As I mentioned at the bottom of comment #1, the usual situation will be that the captive portal is on the default connection (marked as such by NM) and therefore the connection will be used as the default route for network communication.

Nevertheless things in NM might change since 2015 in a way that NM is able to report the captive portal also for non-default connections.

In my opinion a more generic solution would be to make sure that when doing captive portal login, the communication goes through the interface that is being configured (and from which DNS resolvers are used by the portal helper).
Comment 9 Bastien Nocera 2017-02-13 11:46:59 UTC
Review of attachment 310604 [details] [review]:

::: src/gnome-shell-portal-helper.c
@@ +66,3 @@
+      return TRUE;
+
+  return FALSE;

This needs to report FALSE if on non-Linux or bwrap isn't available.

@@ +80,3 @@
+    app_helper_path,
+    "-f", "-g", "-i", "-n", "-s",
+    "-b", "/etc/pki=/etc/pki",  /* webkit needs this */

"-f", // Mount the host filesystems read-only
    "-g", // Allow use of direct rendering graphics
    "-i", // Share IPC namespace with session
    "-n", // Share network namespace with session
    "-s", // Share Shm namespace with session
    "-b", "/etc/pki=/etc/pki",  /* webkit needs this */ // Bind extra source path read-only into DEST
     "/usr" // run-time path

I documented the arguments, to make it easier to port to bwrap.

I'd also note that the helper is very specific. Maybe an additional flag could be passed so we can change the args if we were to use it for something else, or it needs a more specific name.
Comment 10 Tomas Hozza 2018-07-12 08:45:21 UTC
Hi.

Is there any update or progress on this issue?
Comment 11 Bastien Nocera 2018-07-13 08:20:15 UTC
(In reply to Tomas Hozza from comment #10)
> Hi.
> 
> Is there any update or progress on this issue?

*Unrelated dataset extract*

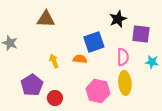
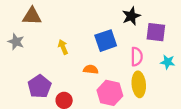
brown triangle: (46, 19) -> (32, 16), moved
orange semicircle: (80, 59) -> (91, 69), moved
yellow arrow: (54, 61) -> (63, 47), moved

It's waiting for someone to provide an updated patch.
Comment 12 GNOME Infrastructure Team 2021-07-05 14:27:07 UTC
GNOME is going to shut down bugzilla.gnome.org in favor of  gitlab.gnome.org.
As part of that, we are mass-closing older open tickets in bugzilla.gnome.org
which have not seen updates for a longer time (resources are unfortunately
quite limited so not every ticket can get handled).

If you can still reproduce the situation described in this ticket in a recent
and supported software version, then please follow
  https://wiki.gnome.org/GettingInTouch/BugReportingGuidelines
and create a new ticket at
  https://gitlab.gnome.org/GNOME/gnome-shell/-/issues/

Thank you for your understanding and your help.